The Swedish fashion and homewares chain plans to implement a cost-saving programme from the second half of 2023 worth around two billion Swedish krona (£160 million).
The company posted pre-tax profits of 689 million krona (£56 million) for the third quarter, plummeting from the 6.1 billion krona (£500 million) reported in the same period last year.
Exiting Russia explains half of this decline in profits, while “many other external challenges also made their mark on the quarter”, bosses said.
This includes higher raw materials and freight prices, supply delays and a stronger US dollar resulting in cost increases for buying American goods.
It also took a hit from higher energy prices and increased costs from customer deliveries.
H&M paused all sales in Russia soon after the war in Ukraine commenced in March, before selling off the last of its stock in July in order to fully wind down the business.
Shutting shop in Russia, where it had about 6,000 employees, cost the retailer 2.1 billion Swedish krona (£170 million), it revealed on Thursday.
Furthermore, its gross margin was 49%, meaning it retained about half of the revenue it generated during the latest quarter.
But its sales were up by 3% compared with the same three months in 2021, and jumped by 13% in the first nine months of the year.
H&M’s chief executive Helena Helmersson said sales growth provides “important proof” that the group is growing “even when customers’ purchasing power is decreasing”.

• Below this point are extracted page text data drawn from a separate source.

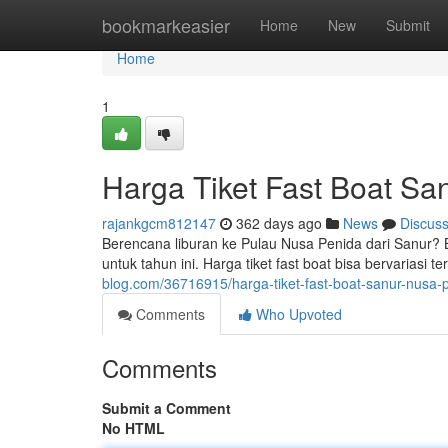
Home
bookmarkeasier
Home
New
Submit
Home
1
Harga Tiket Fast Boat Sa
rajankgcm812147
362 days ago
News
Discus
Berencana liburan ke Pulau Nusa Penida dari Sanur? Be
untuk tahun ini. Harga tiket fast boat bisa bervariasi 
blog.com/36716915/harga-tiket-fast-boat-sanur-nusa-
Comments
Who Upvoted
Comments
Submit a Comment
No HTML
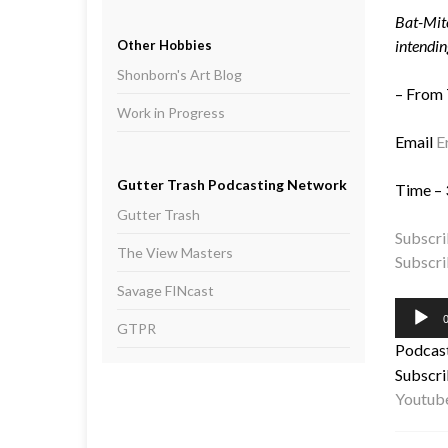
Bat-Mite
intendin
Other Hobbies
Shonborn's Art Blog
– From
Work in Progress
Email
E
Gutter Trash Podcasting Network
Time – 
Gutter Trash
Subscri
The View Masters
Subscri
Savage FINcast
Audio
0
GTPR
Player
Podcas
Subscri
Youtub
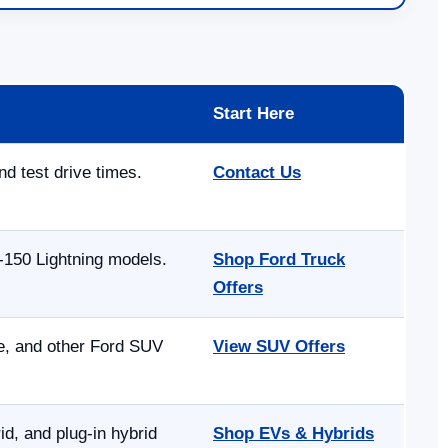
Start Here
nd test drive times.
Contact Us
-150 Lightning models.
Shop Ford Truck
Offers
pe, and other Ford SUV
View SUV Offers
, and plug-in hybrid
Shop EVs & Hybrids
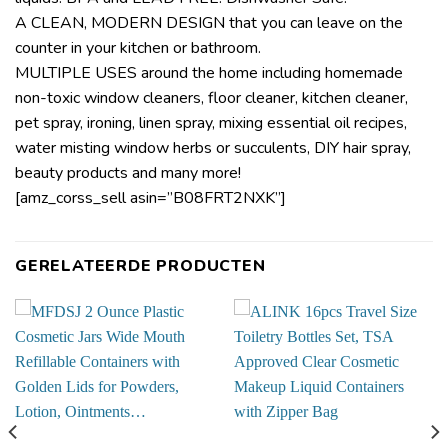
A CLEAN, MODERN DESIGN that you can leave on the
counter in your kitchen or bathroom.
MULTIPLE USES around the home including homemade
non-toxic window cleaners, floor cleaner, kitchen cleaner,
pet spray, ironing, linen spray, mixing essential oil recipes,
water misting window herbs or succulents, DIY hair spray,
beauty products and many more!
[amz_corss_sell asin=”B08FRT2NXK”]
GERELATEERDE PRODUCTEN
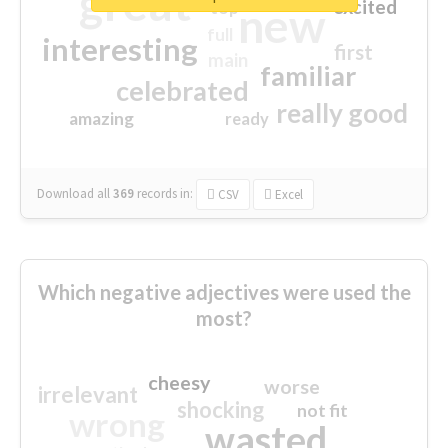
great
excited
top
new
full
interesting
first
main
familiar
celebrated
really good
amazing
ready
Download all
369
records
in:
CSV
Excel
Which negative adjectives were used the
most?
cheesy
worse
irrelevant
shocking
not fit
wrong
wasted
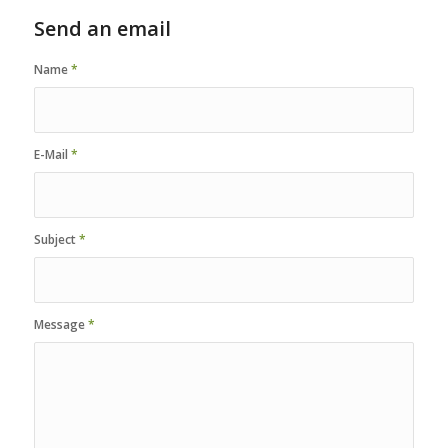
Send an email
Name
*
E-Mail
*
Subject
*
Message
*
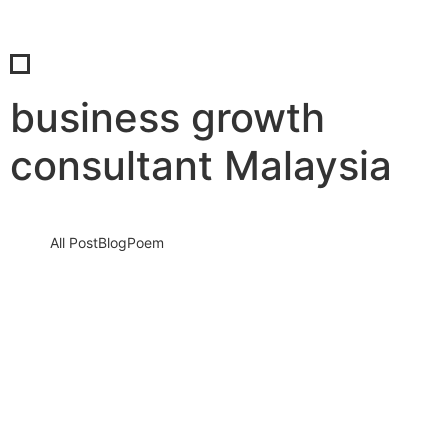
business growth
consultant Malaysia
All Post
Blog
Poem
How To Prepare Your Business for Rapid
Growth By Dr. Bilal Ahmad Bhat, Founder
& CEO of 28COE, SIB Infotech,…
8 May 2025
/
No Comments
The Future Won’t Wait: Is Your Business Truly Ready to Grow
Rapidly? The most dangerous moment for any business isn’t…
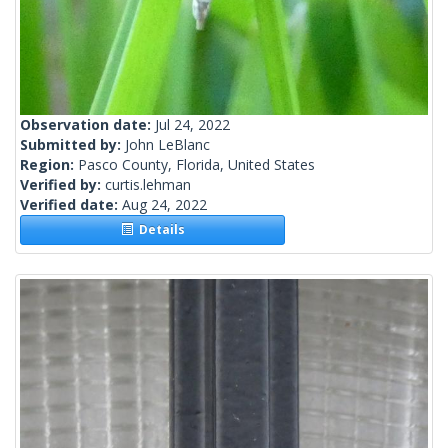
Observation date:
Jul 24, 2022
Submitted by:
John LeBlanc
Region:
Pasco County, Florida, United States
Verified by:
curtis.lehman
Verified date:
Aug 24, 2022
Details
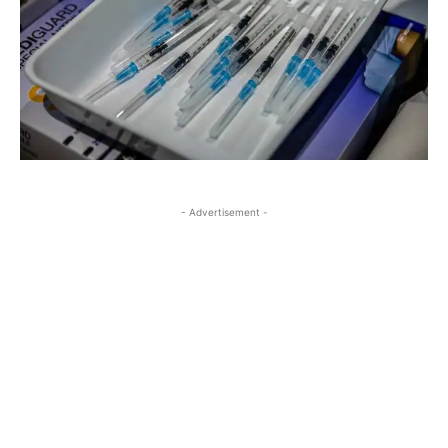
- Advertisement -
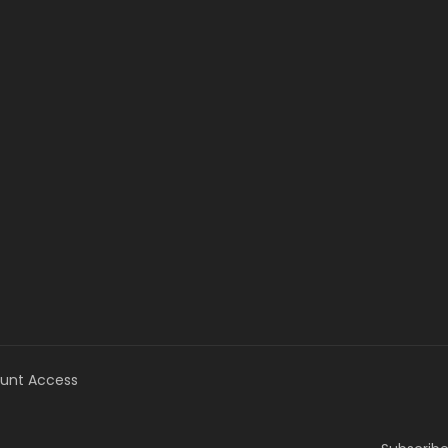
unt Access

Rising inflation has eaten away at household’s disposable incomes which many retailers have blamed for declining sales in recent months.
The UK’s inflation rate was 9.9% in August and is expected to hit 13% later this year, the Bank of England has warned.
Ms Helmersson added: “In common with the rest of the industry, sales were weak in many of our major markets at the start of the period.
“Sales then gradually improved, despite a heatwave in several European countries and some remaining delays in the supply of goods.
“Increased raw materials and freight prices as well as a stronger US dollar resulted in substantial cost increases for purchases of goods.
“We have chosen not to fully compensate for the increased costs, which is reflected in the gross margin.
“Overall, these factors had a substantial negative impact on profit for the quarter.
Victoria Scholar, head of investment at Interactive Investor said: “Sky-high inflation, squeezed household budgets, sliding consumer confidence and one-off costs from exiting Russia have created a perfect storm for H&M’s profitability which fell sharply along with margins.”